ACTION ITEM – Your output should be the lines from the one containing "但扬雄不是王莽的直系亲信，王根去世后，扬" through the last line below, both ends included, exactly as written and free of pictures.

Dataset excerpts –
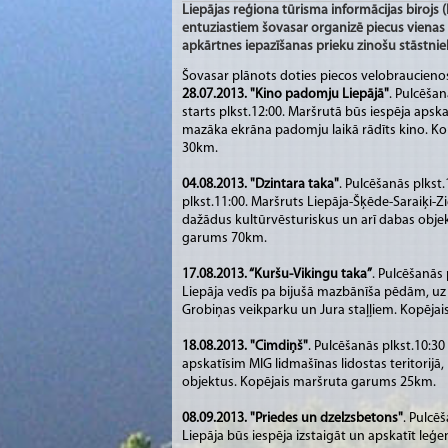
Liepājas reģiona tūrisma informācijas birojs
entuziastiem šovasar organizē piecus vienas
apkārtnes iepazīšanas prieku zinošu stāstnie
Šovasar plānots doties piecos velobraucieno
28.07.2013. "Kino padomju Liepājā"
. Pulcēšan
starts plkst.12:00. Maršrutā būs iespēja apskat
mazāka ekrāna padomju laikā rādīts kino. K
30km.
04.08.2013.
"Dzintara taka"
. Pulcēšanās plkst.
plkst.11:00. Maršruts Liepāja-Šķēde-Saraiķi-Z
dažādus kultūrvēsturiskus un arī dabas obje
garums 70km.
17.08.2013. “Kuršu-Vikingu taka”
. Pulcēšanās 
Liepāja vedīs pa bijušā mazbānīša pēdām, uz 
Grobiņas veikparku un Jura staļļiem. Kopēja
18.08.2013. "Cimdiņš"
. Pulcēšanās plkst.10:30
apskatīsim MIG lidmašīnas lidostas teritorijā,
objektus. Kopējais maršruta garums 25km.
08.09.2013. "Priedes un dzelzsbetons"
. Pulcē
Liepāja būs iespēja izstaigāt un apskatīt leģe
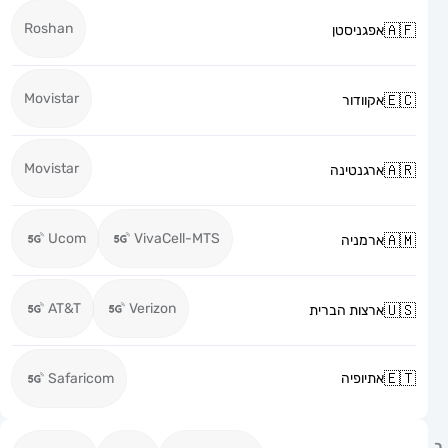
Roshan
אפגניסטן
Movistar
אקוודור
Movistar
ארגנטינה
Ucom
VivaCell-MTS
ארמניה
AT&T
Verizon
ארצות הברית
אתיופיה
Safaricom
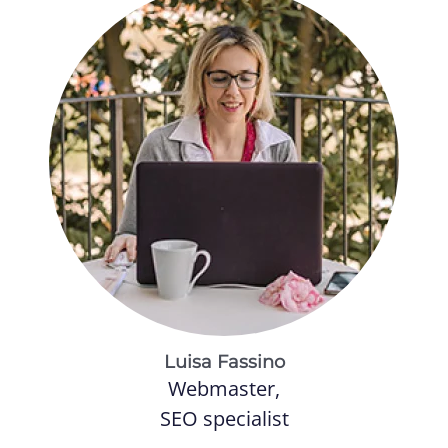
Luisa Fassino
Webmaster,
SEO specialist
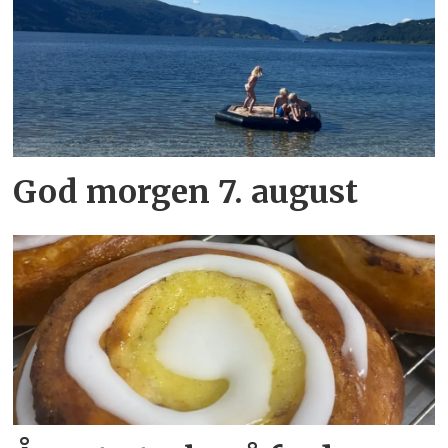
God morgen 7. august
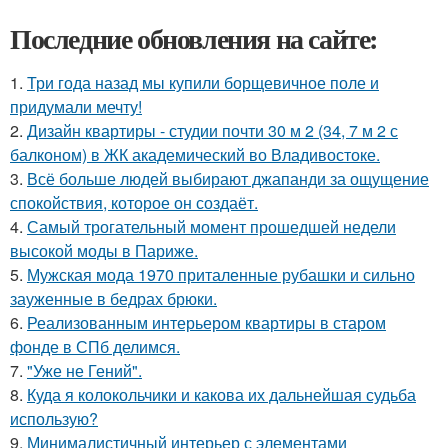
Последние обновления на сайте:
1.
Три года назад мы купили борщевичное поле и
придумали мечту!
2.
Дизайн квартиры - студии почти 30 м 2 (34, 7 м 2 с
балконом) в ЖК академический во Владивостоке.
3.
Всё больше людей выбирают джапанди за ощущение
спокойствия, которое он создаёт.
4.
Самый трогательный момент прошедшей недели
высокой моды в Париже.
5.
Мужская мода 1970 приталенные рубашки и сильно
зауженные в бедрах брюки.
6.
Реализованным интерьером квартиры в старом
фонде в СПб делимся.
7.
"Уже не Гений".
8.
Куда я колокольчики и какова их дальнейшая судьба
использую?
9.
Минималистичный интерьер с элементами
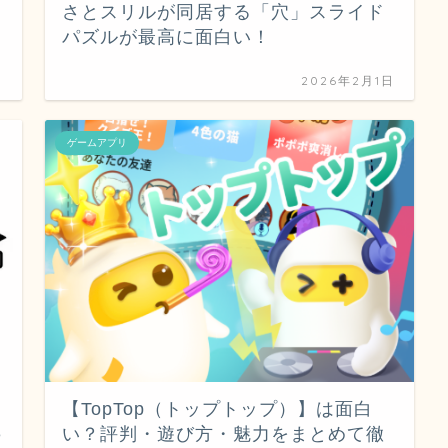
さとスリルが同居する「穴」スライド
パズルが最高に面白い！
日
2026年2月1日
ゲームアプリ
【TopTop（トップトップ）】は面白
い？評判・遊び方・魅力をまとめて徹
e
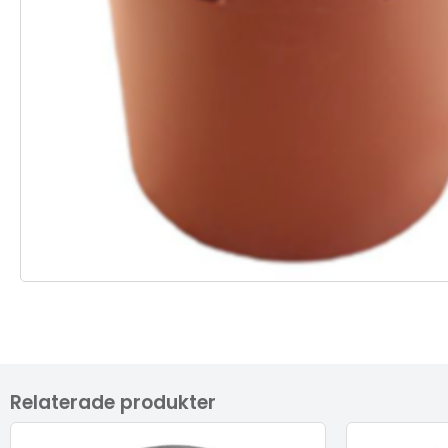
Relaterade produkter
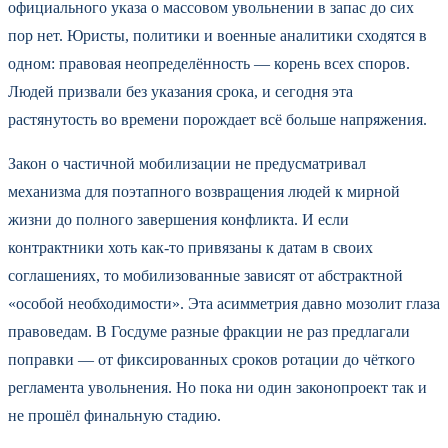
официального указа о массовом увольнении в запас до сих
пор нет. Юристы, политики и военные аналитики сходятся в
одном: правовая неопределённость — корень всех споров.
Людей призвали без указания срока, и сегодня эта
растянутость во времени порождает всё больше напряжения.
Закон о частичной мобилизации не предусматривал
механизма для поэтапного возвращения людей к мирной
жизни до полного завершения конфликта. И если
контрактники хоть как‑то привязаны к датам в своих
соглашениях, то мобилизованные зависят от абстрактной
«особой необходимости». Эта асимметрия давно мозолит глаза
правоведам. В Госдуме разные фракции не раз предлагали
поправки — от фиксированных сроков ротации до чёткого
регламента увольнения. Но пока ни один законопроект так и
не прошёл финальную стадию.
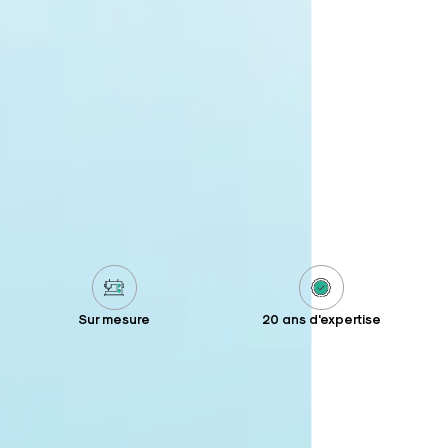
Sur mesure
20 ans d'expertise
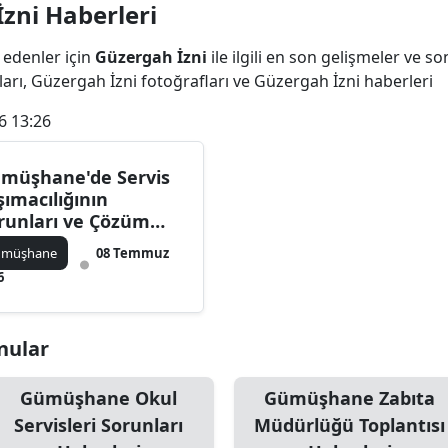
zni Haberleri
Bilecik
 edenler için
Güzergah İzni
ile ilgili en son gelişmeler ve 
Bingöl
arı, Güzergah İzni fotoğrafları ve Güzergah İzni haberleri
Bitlis
6 13:26
Bolu
müşhane'de Servis
Burdur
şımacılığının
runları ve Çözüm
Bursa
erileri İstişare Edildi
ümüşhane
08 Temmuz
Çanakkale
6
Çankırı
onular
Çorum
Denizli
Gümüşhane Okul
Gümüşhane Zabıta
Servisleri Sorunları
Müdürlüğü Toplantısı
Diyarbakır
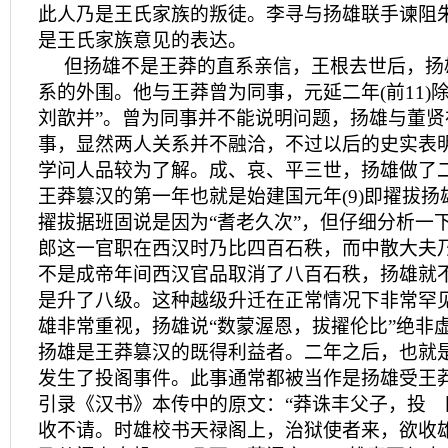
此人乃是王氏家族的叛徒。李寻与扬雄联手谏阻
是王氏家族意见的表达。
但扬雄不是王莽的直系亲信，王根去世后，扬
系的外围。他与王莽曾为同事，元延二年(前11)
刘歆并”。曾为同事并不能说明问题，扬雄与董
事，显然两人关系并不融洽，不过以后的史实表
学问人品较为了解。成、哀、平三世，扬雄做了
王莽篡汉的第一年也就是始建国元年(9)即擢拔
擢拔据班固说是因为“耆老久次”，但仔细分析一
郎这一官职在西汉时乃比四百石秩，而中散大夫
不是成帝年间西汉官品取消了八百石秩，扬雄就
是升了八级。这种越级升迁在正常情况下非常罕
雄非常重视，扬雄说“数蒙渥恩，拔擢伦比”绝非
扬雄是王莽篡汉的既得利益者。二年之后，也就是始
发生了投阁事件。此事通常都被当作是扬雄受王
引录《汉书》本传中的原文：“莽诛丰父子，投
收不请。时雄校书天禄阁上，治狱使者来，欲收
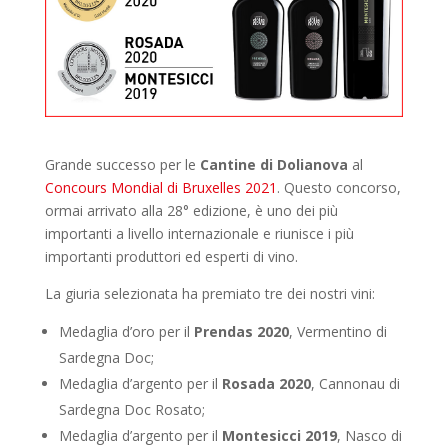
Grande successo per le
Cantine di Dolianova
al
Concours Mondial di Bruxelles 2021
. Questo concorso,
ormai arrivato alla 28° edizione, è uno dei più
importanti a livello internazionale e riunisce i più
importanti produttori ed esperti di vino.
La giuria selezionata ha premiato tre dei nostri vini:
Medaglia d’oro per il
Prendas 2020
, Vermentino di
Sardegna Doc;
Medaglia d’argento per il
Rosada 2020
, Cannonau di
Sardegna Doc Rosato;
Medaglia d’argento per il
Montesicci 2019
, Nasco di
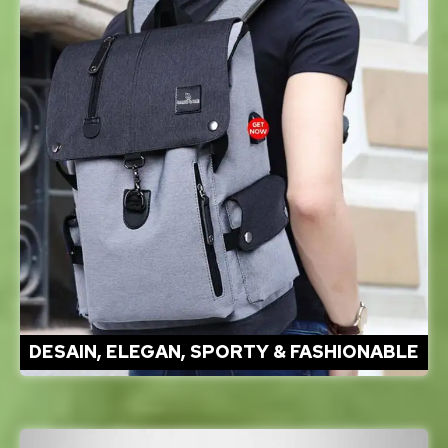
DESAIN, ELEGAN, SPORTY & FASHIONABLE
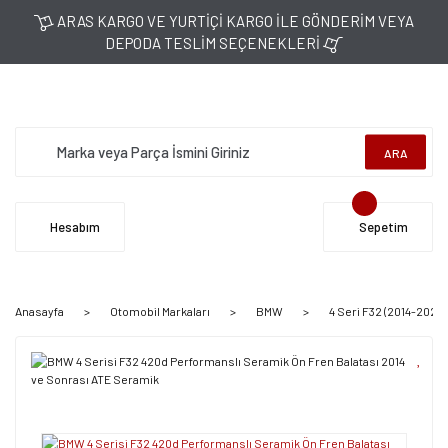
ARAS KARGO VE YURTİÇİ KARGO İLE GÖNDERİM VEYA
DEPODA TESLİM SEÇENEKLERİ
ARA
Hesabım
Sepetim
Anasayfa
Otomobil Markaları
BMW
4 Seri F32 (2014-2020)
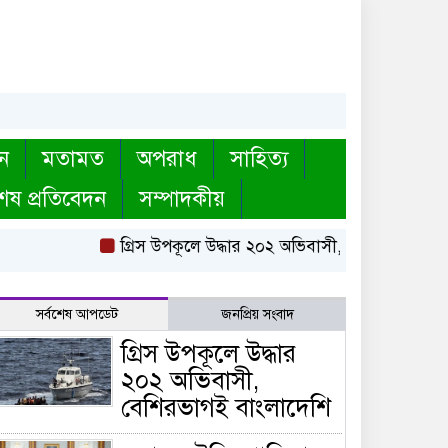
ন
মতামত
অপরাধ
সাহিত্য
েষ প্রতিবেদন
সম্পাদকীয়
গ্রিস উপকূলে উদ্ধার ২০২ অভিবাসী, বেশিরভাগই বাংলাদে
সর্বশেষ আপডেট
জনপ্রিয় সংবাদ
গ্রিস উপকূলে উদ্ধার
২০২ অভিবাসী,
বেশিরভাগই বাংলাদেশি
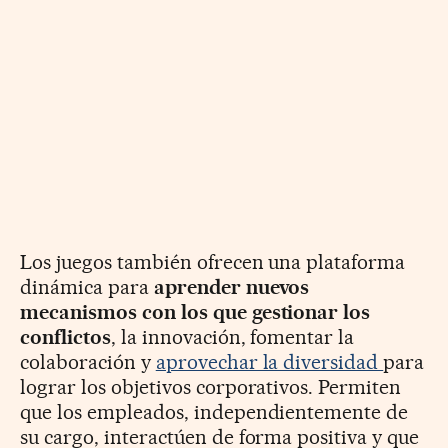
Los juegos también ofrecen una plataforma
dinámica para
aprender nuevos
mecanismos con los que gestionar los
conflictos
, la innovación, fomentar la
colaboración y
aprovechar la diversidad
para
lograr los objetivos corporativos. Permiten
que los empleados, independientemente de
su cargo, interactúen de forma positiva y que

WRITTEN SOLUTION –
但扬雄不是王莽的直系亲信，王根去世后，扬
系的外围。他与王莽曾为同事，元延二年(前11)
刘歆并”。曾为同事并不能说明问题，扬雄与董
事，显然两人关系并不融洽，不过以后的史实表
学问人品较为了解。成、哀、平三世，扬雄做了
王莽篡汉的第一年也就是始建国元年(9)即擢拔
擢拔据班固说是因为“耆老久次”，但仔细分析一
郎这一官职在西汉时乃比四百石秩，而中散大夫
不是成帝年间西汉官品取消了八百石秩，扬雄就
是升了八级。这种越级升迁在正常情况下非常罕
雄非常重视，扬雄说“数蒙渥恩，拔擢伦比”绝非
扬雄是王莽篡汉的既得利益者。二年之后，也就是始
发生了投阁事件。此事通常都被当作是扬雄受王
引录《汉书》本传中的原文：“莽诛丰父子，投
收不请。时雄校书天禄阁上，治狱使者来，欲收
Grande successo per le
Cantine di Dolianova
al
Concours Mondial di Bruxelles 2021
. Questo concorso,
ormai arrivato alla 28° edizione, è uno dei più
importanti a livello internazionale e riunisce i più
importanti produttori ed esperti di vino.
La giuria selezionata ha premiato tre dei nostri vini:
Medaglia d’oro per il
Prendas 2020
, Vermentino di
Sardegna Doc;
Medaglia d’argento per il
Rosada 2020
, Cannonau di
Sardegna Doc Rosato;
Medaglia d’argento per il
Montesicci 2019
, Nasco di
DESAIN, ELEGAN, SPORTY & FASHIONABLE
ARAS KARGO VE YURTİÇİ KARGO İLE GÖNDERİM VEYA
DEPODA TESLİM SEÇENEKLERİ
ARA
Hesabım
Sepetim
Anasayfa
Otomobil Markaları
BMW
4 Seri F32 (2014-2020)
ন
মতামত
অপরাধ
সাহিত্য
েষ প্রতিবেদন
সম্পাদকীয়
গ্রিস উপকূলে উদ্ধার ২০২ অভিবাসী, বেশিরভাগই বাংলাদে
সর্বশেষ আপডেট
জনপ্রিয় সংবাদ
গ্রিস উপকূলে উদ্ধার
২০২ অভিবাসী,
বেশিরভাগই বাংলাদেশি
Los juegos también ofrecen una plataforma
dinámica para
aprender nuevos
mecanismos con los que gestionar los
conflictos
, la innovación, fomentar la
colaboración y
aprovechar la diversidad
para
lograr los objetivos corporativos. Permiten
que los empleados, independientemente de
su cargo, interactúen de forma positiva y que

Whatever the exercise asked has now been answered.